Вот как литература может быть политической в самом глубоком смысле этого слова сегодня. В той мере, в которой она остается приверженной сложности, литература способна проливать свет на социальные проблемы с большей силой и актуальностью, чем активистские дискурсы. Рассмотрим мемуары Нейж Синно « Печальный тигр » (перевод Наташи Леерер, 2023), которые так много сделали для повышения осведомленности об инцесте именно потому, что они избегают условностей, слишком часто навязываемых в современной «культуре травмы». Показательно, что Синно подчеркивает, как, по ее опыту, художественная литература оказалась более полезной, чем теория, — потому что она «предлагает лишь косвенные, второстепенные ответы, основанные на историях, которые не являются реальными». Косвенность литературы дает читателям возможность переосмыслить смысл истории, разрушая отчуждающие предустановленные нарративы, которые наша современная культура стремится нам продать. «Печальный тигр» повышает нашу коллективную ответственность за распознавание — и предотвращение — социальной проблемы, привлекая наше внимание к самим способам ее понимания.

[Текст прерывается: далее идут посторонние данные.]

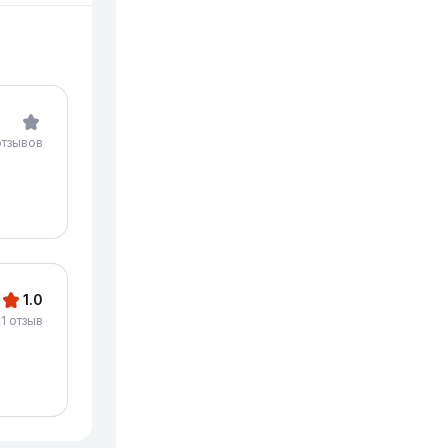
отзывов
1.0
1 отзыв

Не все мы являемся жертвами насилия. Но нынешняя преобладающая экономическая модель, основанная на сборе личных данных и неустанной рекламе, делает нас всех мишенью для хищничества. Отчуждающие нарративные модели, характерные для новостей и социальных сетей, размывают грань между вымыслом и реальностью, внушая нам убеждение, что коллективные решения должны приниматься исключительно для удовлетворения самых навязчивых желаний тех, кто находится у власти. В этих условиях литература может выполнить важнейшую миссию: восстановить общее понимание, наслаждаясь сложностями современного мира. Метафикция Эрнана Диаса « Доверие » (2022) очень близка к этой цели — четыре повествования захватывают любопытство читателя, проводя его через влияние финансовых операций с помощью широкого круга персонажей. Эверетт Джеймс мастерски усложняет повествование Твена о Гекльберри Финне , позволяя «Джиму» назвать себя полным именем и рассказать свою собственную историю, проводя читателя через несоответствие между его реальными знаниями и стереотипным образом, который ему приходится изображать, чтобы выжить.
Эти книги (среди многих других) представляют собой замечательные примеры того, на что способна прекрасная литература. Лишенная поверхностного морализаторства, литература обладает силой заставлять нас получать удовольствие от поиска истины в эпоху, когда ее повсеместно считают мертвой. Именно это понимал Пруст, став писателем: книги учат нас лишь частично приподнимать «завесу уродства и ничтожности, которая делает нас равнодушными перед Вселенной». Это незавершенное начинание в буквальном смысле означает весь мир.